# Yamaha sub woofer



## kerr (Apr 7, 2013)

I recently purchased a Yamaha soundbar YAS 101. The sound is amazing but would like to boost the bass by adding my dad's old yamaha subwoofer YST SW90. My dad has lost the original leads and i've tried connecting the system with a 2 phono to headphone jack cable to the 'system connectivity' port on the sound bar. Unfortunately i cannot get the subwoofer to work. Everything is switched on and i've followed the sound bar instructions for deactivating the built-in subwoofer. 

Does anybody have any ideas if these two systems are still compatible? If so how do i connect and operate?
Thanks


----------



## Mike P. (Apr 6, 2007)

Thread moved to Home Audio Subwoofers forum.

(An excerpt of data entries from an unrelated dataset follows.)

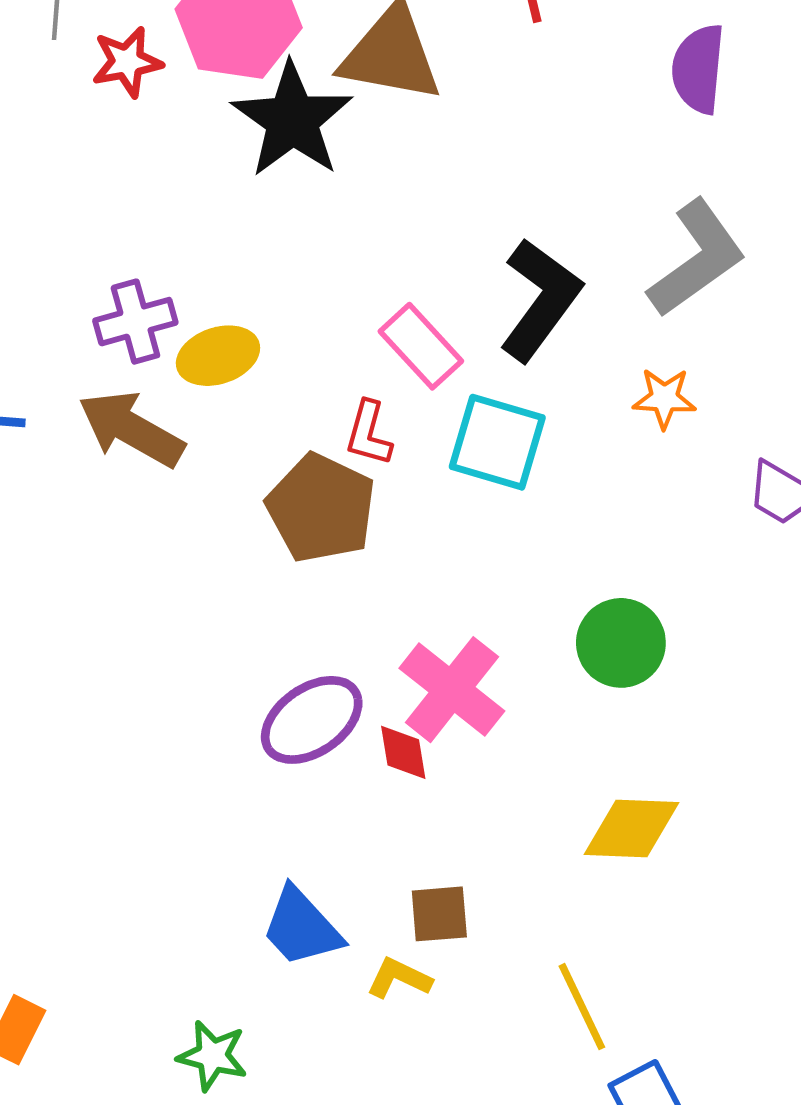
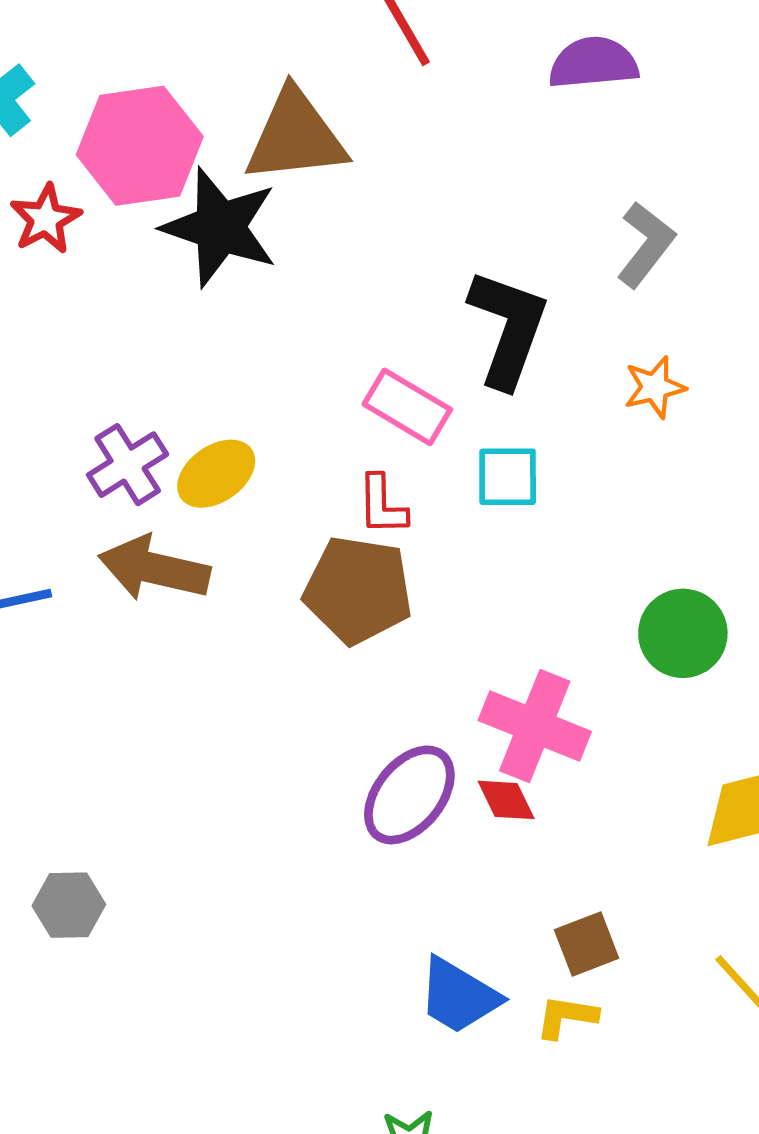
purple semicircle: (698, 69) -> (593, 63), turned 96
gray L-shape: (697, 258) -> (646, 244), size x0.7
cyan square: (497, 442) -> (508, 477), size x0.7

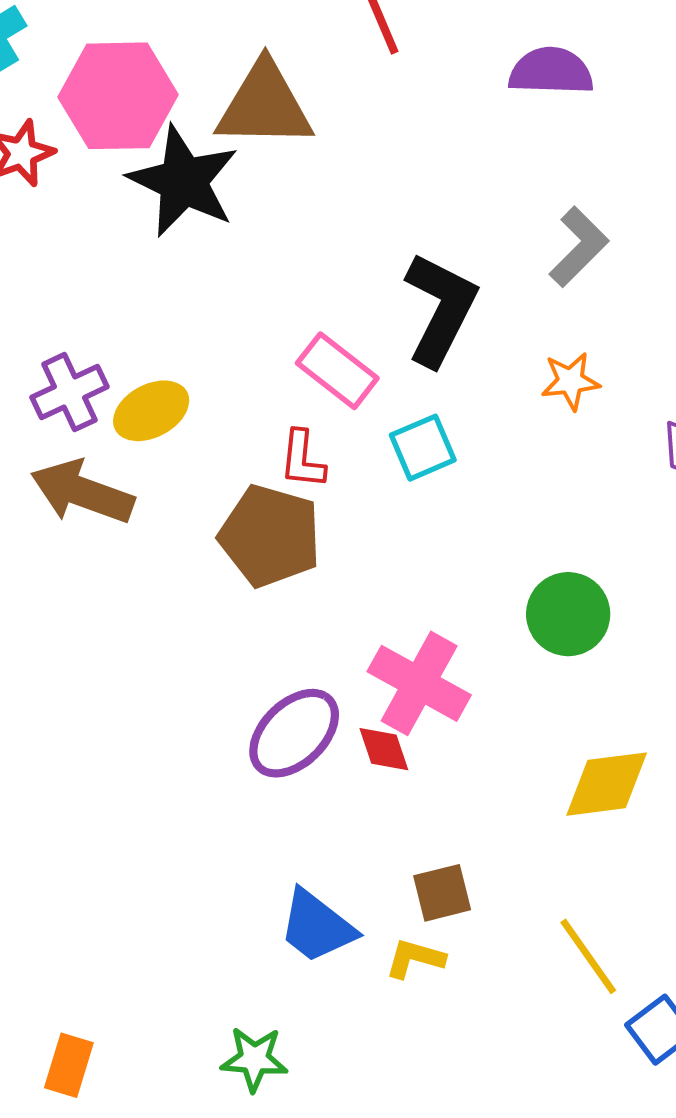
cyan square: (508, 477) -> (423, 448), turned -30

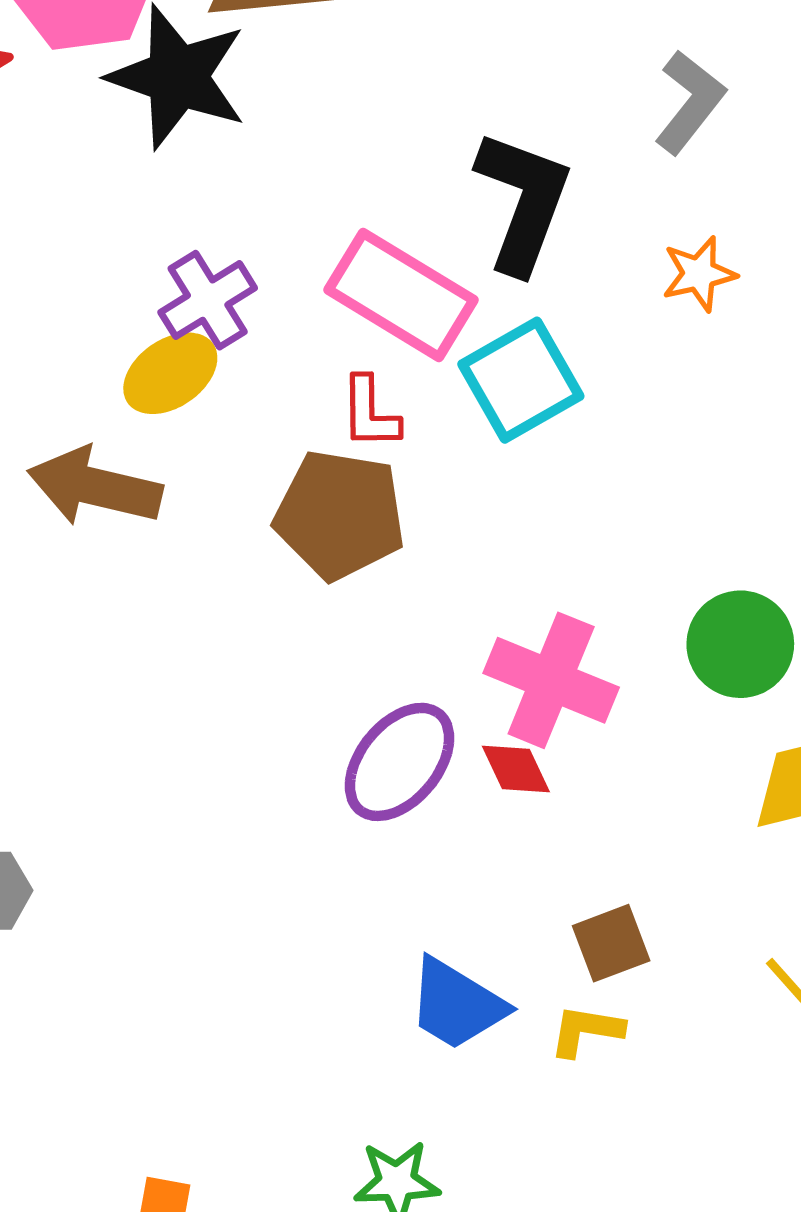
pink rectangle: (337, 371) -> (401, 295), size x1.4
purple cross: (69, 392) -> (208, 300), moved
cyan square: (423, 448) -> (521, 380), size x1.4
green circle: (568, 614) -> (740, 644), moved

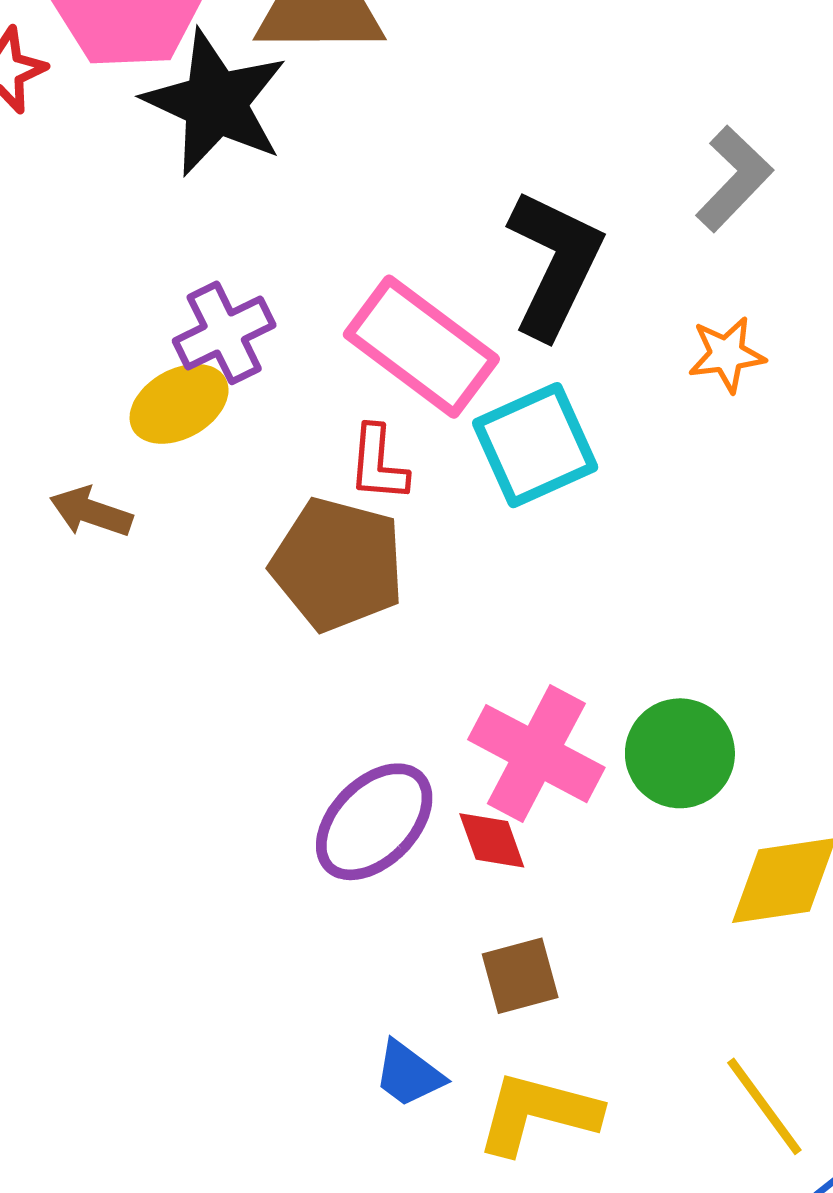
brown arrow: (95, 487) -> (91, 512), size x0.6
green circle: (740, 644) -> (680, 753), moved
brown square: (611, 943) -> (520, 976), moved
blue trapezoid: (457, 1004) -> (409, 1074), size x0.7
yellow L-shape: (586, 1031) -> (538, 1113), size x1.6

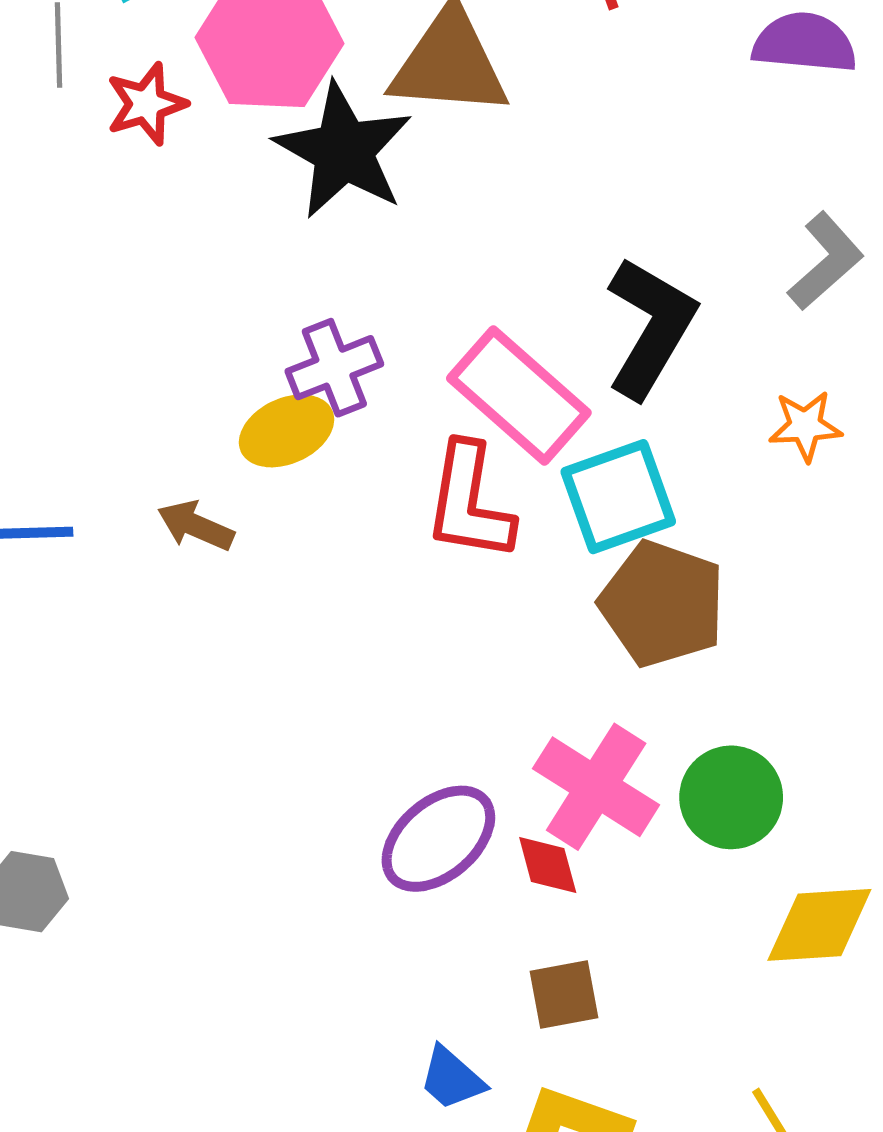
red L-shape: (378, 464) -> (469, 502), size x1.6
brown pentagon: (338, 564) -> (662, 604), moved

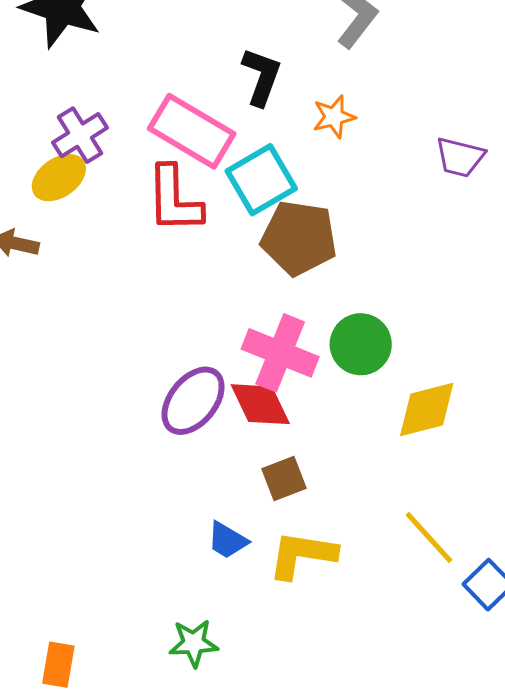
black L-shape: (650, 327) -> (262, 77), size x0.7
orange star: (805, 426) -> (334, 117), moved
red diamond: (548, 865) -> (260, 404), size x1.5

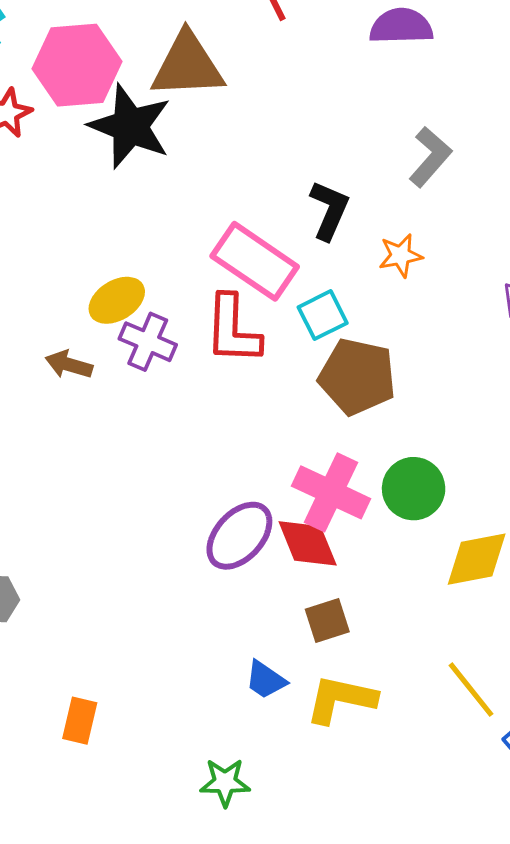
purple cross: (80, 135) -> (148, 342), moved, turned -38
cyan square: (261, 180) -> (323, 315), size x0.7
orange rectangle: (58, 665) -> (80, 721), moved

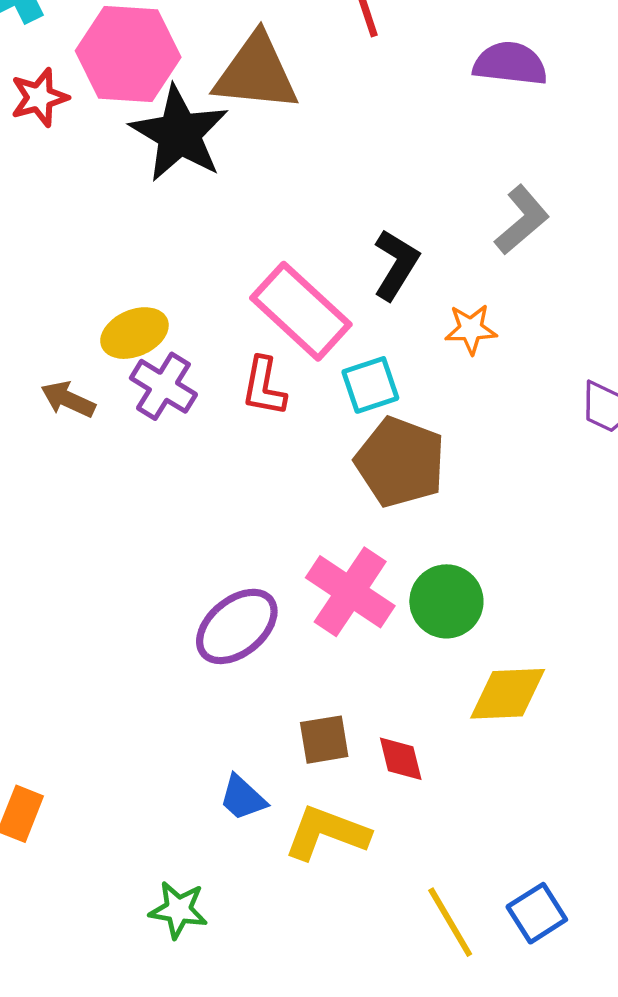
red L-shape: (233, 330) -> (264, 387), size x0.7
red diamond: (308, 543) -> (401, 759), moved, size x0.7
yellow line: (471, 690) -> (450, 922), moved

When you say 'system connectivity' port on the sound bar, do you mean the subwoofer output jack on the back of the unit?


----------



## 86eldel68-deactivated (Nov 30, 2010)

Just to double-check:
- You followed the instructions at the bottom of page 8 of the soundbar's owner's manual (PDF)?
- You've run a connection from the subwoofer output on the soundbar to either the left or the right line-level input (INPUT2) on the SW90 subwoofer? (See page. 6 of the owner's manual (PDF).)
- You've confirmed that the cable is not damaged?


----------



## kerr (Apr 7, 2013)

Thanks guys, sub woofer now working. The Left and Right inputs on 'input2' led me to believe I had to use both. One single cable from subwoofer output on soundbar to left input on 'input2' now in position.

Amazing bass from the SW90!!

Cheers


----------